Marathon Digital Holdings, Inc., MARA
Shares of the company advanced approximately 1.7% during Thursday’s trading session despite bitcoin experiencing downward pressure.
The acquisition centers on a 505 megawatt combined-cycle gas turbine power generation facility situated in Hannibal, Ohio. The property encompasses more than 1,600 contiguous acres of land zoned for industrial use, complete with established connections to electrical grid, water systems, fiber optic networks, and rail transportation.
This transaction is set to expand MARA’s directly owned and operated energy generation capabilities by roughly 65%. According to performance metrics from Long Ridge during the latter half of 2025, the plant is anticipated to deliver around $144 million in annualized adjusted EBITDA.
Operating expenses at the facility come in below $15 per megawatt-hour on an all-in basis. This positions the plant among the most economically efficient power generation assets currently operating.
Vision for AI Infrastructure Development
MARA’s strategic vision involves transforming the property into a premier flagship AI and high-performance computing facility. Construction activities for the initial artificial intelligence and critical information technology infrastructure are scheduled to commence during the first six months of 2027, with the first phase expected to become operational by the middle of 2028.
According to the company, the Hannibal location has already attracted significant interest from several investment-grade artificial intelligence and critical IT potential tenants.
Looking ahead, MARA envisions opportunities to scale capacity at the location to as much as 600 gross megawatts through a combination of electrical grid infrastructure enhancements and additional on-site power generation capabilities.
Following the completion of the Long Ridge transaction, MARA’s combined operational and pipeline capacity will total approximately 2.2 gigawatts distributed across PJM, ERCOT, SPP, and global markets.
Financial Structure and Funding
To support the acquisition financially, MARA has obtained a commitment from Barclays for a senior secured bridge financing facility of up to $785 million.
Additionally, the company has secured seller cooperation regarding debt financing arrangements, necessary contract consents, and offers to noteholders associated with Long Ridge’s 8.750% senior secured bonds maturing in 2032.
MARA intends to keep Long Ridge’s current operational management team in place and continue the facility’s electricity supply obligations to the PJM grid with no expected disruption to end consumers.

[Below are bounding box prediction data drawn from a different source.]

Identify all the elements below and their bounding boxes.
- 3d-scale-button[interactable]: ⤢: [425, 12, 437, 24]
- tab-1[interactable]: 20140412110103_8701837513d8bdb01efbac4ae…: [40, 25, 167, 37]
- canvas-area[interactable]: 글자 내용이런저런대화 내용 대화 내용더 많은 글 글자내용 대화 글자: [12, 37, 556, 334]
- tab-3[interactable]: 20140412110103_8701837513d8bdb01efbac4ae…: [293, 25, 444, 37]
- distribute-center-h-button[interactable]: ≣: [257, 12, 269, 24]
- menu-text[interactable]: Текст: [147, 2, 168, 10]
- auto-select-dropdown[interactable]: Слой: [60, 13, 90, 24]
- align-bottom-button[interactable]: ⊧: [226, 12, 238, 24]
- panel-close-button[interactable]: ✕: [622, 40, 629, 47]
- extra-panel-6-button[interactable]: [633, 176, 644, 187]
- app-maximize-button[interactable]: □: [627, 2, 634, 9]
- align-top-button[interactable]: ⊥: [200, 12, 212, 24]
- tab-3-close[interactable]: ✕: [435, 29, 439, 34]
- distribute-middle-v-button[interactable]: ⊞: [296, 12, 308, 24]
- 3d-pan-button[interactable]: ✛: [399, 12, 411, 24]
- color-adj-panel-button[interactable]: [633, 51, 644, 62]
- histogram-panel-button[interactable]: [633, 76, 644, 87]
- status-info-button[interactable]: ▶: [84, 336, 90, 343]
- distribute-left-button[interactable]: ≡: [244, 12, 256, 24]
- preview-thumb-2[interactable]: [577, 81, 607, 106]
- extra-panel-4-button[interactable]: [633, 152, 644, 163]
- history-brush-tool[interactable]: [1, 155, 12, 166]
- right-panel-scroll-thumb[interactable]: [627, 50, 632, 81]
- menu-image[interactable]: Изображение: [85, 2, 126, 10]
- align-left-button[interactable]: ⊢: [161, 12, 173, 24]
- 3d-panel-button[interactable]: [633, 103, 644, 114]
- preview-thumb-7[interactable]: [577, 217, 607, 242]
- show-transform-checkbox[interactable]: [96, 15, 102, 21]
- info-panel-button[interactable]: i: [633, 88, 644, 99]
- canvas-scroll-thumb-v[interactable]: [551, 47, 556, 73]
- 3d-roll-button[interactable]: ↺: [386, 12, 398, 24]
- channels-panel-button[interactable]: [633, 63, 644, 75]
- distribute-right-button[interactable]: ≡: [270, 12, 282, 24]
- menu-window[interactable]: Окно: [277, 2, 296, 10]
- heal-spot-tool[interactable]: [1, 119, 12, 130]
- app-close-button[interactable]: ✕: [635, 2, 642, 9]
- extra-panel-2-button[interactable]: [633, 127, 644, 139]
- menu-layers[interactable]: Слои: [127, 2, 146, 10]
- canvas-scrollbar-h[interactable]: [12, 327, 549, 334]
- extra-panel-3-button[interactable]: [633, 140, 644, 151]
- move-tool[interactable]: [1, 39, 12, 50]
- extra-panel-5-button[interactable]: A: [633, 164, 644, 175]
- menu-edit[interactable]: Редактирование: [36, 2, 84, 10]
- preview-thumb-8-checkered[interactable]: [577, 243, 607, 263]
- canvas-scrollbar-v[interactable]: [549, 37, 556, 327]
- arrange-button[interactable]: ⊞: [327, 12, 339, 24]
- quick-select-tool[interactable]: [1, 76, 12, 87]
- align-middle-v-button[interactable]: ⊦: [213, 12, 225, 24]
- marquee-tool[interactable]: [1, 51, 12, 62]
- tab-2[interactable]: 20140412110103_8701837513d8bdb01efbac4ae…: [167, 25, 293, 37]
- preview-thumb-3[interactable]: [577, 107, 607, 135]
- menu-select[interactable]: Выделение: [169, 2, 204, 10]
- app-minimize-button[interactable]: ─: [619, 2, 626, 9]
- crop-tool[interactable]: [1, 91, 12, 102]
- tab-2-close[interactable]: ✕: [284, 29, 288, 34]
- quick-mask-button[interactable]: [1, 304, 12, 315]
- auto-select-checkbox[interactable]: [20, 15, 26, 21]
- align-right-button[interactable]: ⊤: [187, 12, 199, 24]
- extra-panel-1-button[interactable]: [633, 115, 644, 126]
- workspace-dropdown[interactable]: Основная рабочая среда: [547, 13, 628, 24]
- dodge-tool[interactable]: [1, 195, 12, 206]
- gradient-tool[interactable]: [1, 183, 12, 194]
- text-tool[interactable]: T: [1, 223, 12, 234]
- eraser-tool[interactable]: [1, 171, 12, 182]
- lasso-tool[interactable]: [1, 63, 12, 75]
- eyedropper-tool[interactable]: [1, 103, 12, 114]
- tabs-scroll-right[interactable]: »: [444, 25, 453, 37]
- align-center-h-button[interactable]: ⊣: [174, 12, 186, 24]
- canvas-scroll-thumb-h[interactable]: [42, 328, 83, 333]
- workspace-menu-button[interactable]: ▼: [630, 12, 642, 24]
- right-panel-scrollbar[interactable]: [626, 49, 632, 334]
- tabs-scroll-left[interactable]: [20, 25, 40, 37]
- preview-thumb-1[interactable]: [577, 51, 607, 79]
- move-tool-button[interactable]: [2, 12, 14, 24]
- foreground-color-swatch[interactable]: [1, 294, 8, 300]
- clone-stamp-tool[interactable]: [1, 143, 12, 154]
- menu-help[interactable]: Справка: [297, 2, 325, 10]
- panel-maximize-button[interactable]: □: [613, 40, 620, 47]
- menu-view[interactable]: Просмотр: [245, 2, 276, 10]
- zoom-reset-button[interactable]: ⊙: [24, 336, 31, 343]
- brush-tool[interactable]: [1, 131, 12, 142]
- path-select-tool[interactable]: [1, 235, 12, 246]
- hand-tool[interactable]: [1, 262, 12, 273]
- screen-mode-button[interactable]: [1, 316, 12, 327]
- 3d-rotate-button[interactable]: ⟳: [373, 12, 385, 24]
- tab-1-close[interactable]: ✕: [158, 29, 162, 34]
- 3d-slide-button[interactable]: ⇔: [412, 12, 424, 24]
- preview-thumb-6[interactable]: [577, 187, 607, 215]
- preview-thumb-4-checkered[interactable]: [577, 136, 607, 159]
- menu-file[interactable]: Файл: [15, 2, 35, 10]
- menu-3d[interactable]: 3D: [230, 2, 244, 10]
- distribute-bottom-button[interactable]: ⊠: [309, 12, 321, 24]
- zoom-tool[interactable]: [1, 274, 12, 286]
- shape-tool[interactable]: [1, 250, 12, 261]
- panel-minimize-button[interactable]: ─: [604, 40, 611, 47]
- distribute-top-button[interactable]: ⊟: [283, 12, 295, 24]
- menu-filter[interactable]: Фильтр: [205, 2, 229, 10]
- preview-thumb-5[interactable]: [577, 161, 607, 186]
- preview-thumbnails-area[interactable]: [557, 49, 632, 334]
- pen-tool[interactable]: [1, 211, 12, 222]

The Long Ridge asset maintains approximately 100 MMcfd of vertically integrated natural gas fuel supply and is protected by long-term price hedges, which provide stability to cash flow generation.
The deal is anticipated to reach closure during the second half of 2026, subject to obtaining necessary regulatory clearances including Hart-Scott-Rodino Act approval and authorization from the Federal Energy Regulatory Commission.
The latest analyst recommendation on MARA stock stands at Sell, with an established price target of $8.50.